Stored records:
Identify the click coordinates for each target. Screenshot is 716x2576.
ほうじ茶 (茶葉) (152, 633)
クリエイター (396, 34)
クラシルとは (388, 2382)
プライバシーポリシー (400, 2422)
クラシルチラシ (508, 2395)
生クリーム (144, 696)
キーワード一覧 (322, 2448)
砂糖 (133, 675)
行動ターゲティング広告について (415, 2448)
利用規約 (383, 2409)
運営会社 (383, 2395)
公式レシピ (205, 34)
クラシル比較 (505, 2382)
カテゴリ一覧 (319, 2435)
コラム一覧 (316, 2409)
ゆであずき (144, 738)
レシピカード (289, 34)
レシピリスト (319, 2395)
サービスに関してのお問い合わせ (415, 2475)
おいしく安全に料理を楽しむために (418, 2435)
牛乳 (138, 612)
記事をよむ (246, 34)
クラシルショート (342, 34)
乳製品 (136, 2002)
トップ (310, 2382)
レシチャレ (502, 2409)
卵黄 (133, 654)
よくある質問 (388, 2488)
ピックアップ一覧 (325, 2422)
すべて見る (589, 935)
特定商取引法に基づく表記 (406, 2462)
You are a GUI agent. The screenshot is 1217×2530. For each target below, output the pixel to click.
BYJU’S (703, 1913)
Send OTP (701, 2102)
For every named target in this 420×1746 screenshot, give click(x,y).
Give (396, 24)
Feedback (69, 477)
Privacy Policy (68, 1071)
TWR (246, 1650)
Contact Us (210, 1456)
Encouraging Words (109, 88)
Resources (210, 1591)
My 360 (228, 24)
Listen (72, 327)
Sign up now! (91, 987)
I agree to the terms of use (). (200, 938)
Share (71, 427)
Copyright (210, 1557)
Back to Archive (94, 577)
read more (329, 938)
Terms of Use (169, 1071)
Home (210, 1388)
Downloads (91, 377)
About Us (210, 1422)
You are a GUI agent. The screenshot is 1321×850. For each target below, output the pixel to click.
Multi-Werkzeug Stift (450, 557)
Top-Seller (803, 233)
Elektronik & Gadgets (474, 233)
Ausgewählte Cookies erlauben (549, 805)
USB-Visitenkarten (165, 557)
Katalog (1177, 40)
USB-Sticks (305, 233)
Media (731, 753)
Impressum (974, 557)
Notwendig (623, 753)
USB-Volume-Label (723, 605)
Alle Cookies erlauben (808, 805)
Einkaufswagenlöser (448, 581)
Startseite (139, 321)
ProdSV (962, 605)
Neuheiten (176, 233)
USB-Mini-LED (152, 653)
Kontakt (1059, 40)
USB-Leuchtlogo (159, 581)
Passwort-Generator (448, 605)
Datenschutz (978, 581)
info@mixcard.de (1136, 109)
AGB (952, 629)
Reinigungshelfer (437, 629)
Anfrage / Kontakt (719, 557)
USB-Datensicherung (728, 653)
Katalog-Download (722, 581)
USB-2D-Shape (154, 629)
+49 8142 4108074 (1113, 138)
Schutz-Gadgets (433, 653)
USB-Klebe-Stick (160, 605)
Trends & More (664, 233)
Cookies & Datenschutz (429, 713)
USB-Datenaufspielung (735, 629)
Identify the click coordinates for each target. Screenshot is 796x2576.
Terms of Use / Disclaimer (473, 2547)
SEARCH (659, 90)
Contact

WHAT IS BEING ASKED => Look over the data above and show each line that contains "Identify".

YOUR SOLUTION =>
Identify the click coordinates for each target. Screenshot is 716x2576.
Identify the click coordinates for each target. Screenshot is 796x2576.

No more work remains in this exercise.